The car, I remarked to Owen after about 20 yards, was quite a bit faster than I had predicted, owing perhaps to it’s massive weight now combined with two bodies and 25 pounds of hockey equipment. I suggested to Owen that he perhaps push down on the breaks a bit, as we seemed to have accelerated beyond the street’s 30 mph speed limit. He was euphoric in the thrill of the moment, however, and began to gently slalom from curb to curb while shrieking with joy.

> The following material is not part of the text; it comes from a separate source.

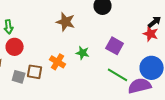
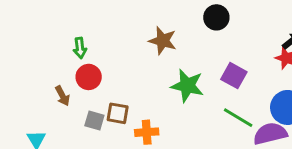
green star: (83, 53) -> (187, 86), size x1.6
orange cross: (58, 62) -> (147, 132), moved, turned -35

This is not like him, I thought. This is a cautious boy with a need for control. I then realized the screams were not joy but abject terror and the slalom was not for sport but because he had lost control of the steering. He told me later that he forgot there were brakes and his legs had simply frozen.
The car began lifting off the ground onto two wheels, first in one direction and then the other. I suddenly felt way too tall to be hunched in the back of this half-baked experiment as it careened down the side of a monstrous hill.
With a grunt of rubber the wheels suddenly gripped hard and I was launched over the top of the speeding car as it flipped. I looked back to see Owen bail out the side and dodge the spastic car by inches. There was a trembling silence as we lay sprawled on the double yellow lines of May Street. Our chariot was upside down with wheels still spinning.
I crawled over to him like a wounded soldier and he held up his hands. They were scraped and bloody but he didn’t cry. We dragged ourselves to the side of the street and lay moaning by the curb. My shoulder was on fire and I’d banged my head but I felt immense relief that it hadn’t been worse.
JoJo! We had left her in the car at the top of the hill. I needed to get up there and make sure she was okay. We righted the car and although it was splintered and banged up it still rolled, so we strapped on the bungee cord and started pulling it up the hill.
My wife was hysterical. We were idiots apparently and I was irresponsible. She lovingly treated our wounds, fed us, and we sent Owen to bed. I came in a while later to say goodnight. He lay there but his eyes shined through the darkness as I sat on the edge of his mattress.
“Today the hill won," I said. “But tomorrow we’ll win."
He put his arms around me and for the first time he let out his tears.
Six years later, with Owen in the midst of his teen years and having built and destroyed many other projects with me, I look back at this event as having birthed a running theme in our relationship. It boiled down to this: “Let him shake it off bro." Whether it’s letting him discover his own authentic reaction to a pushy kid on a playground or dodging a flying deathtrap, he can handle it.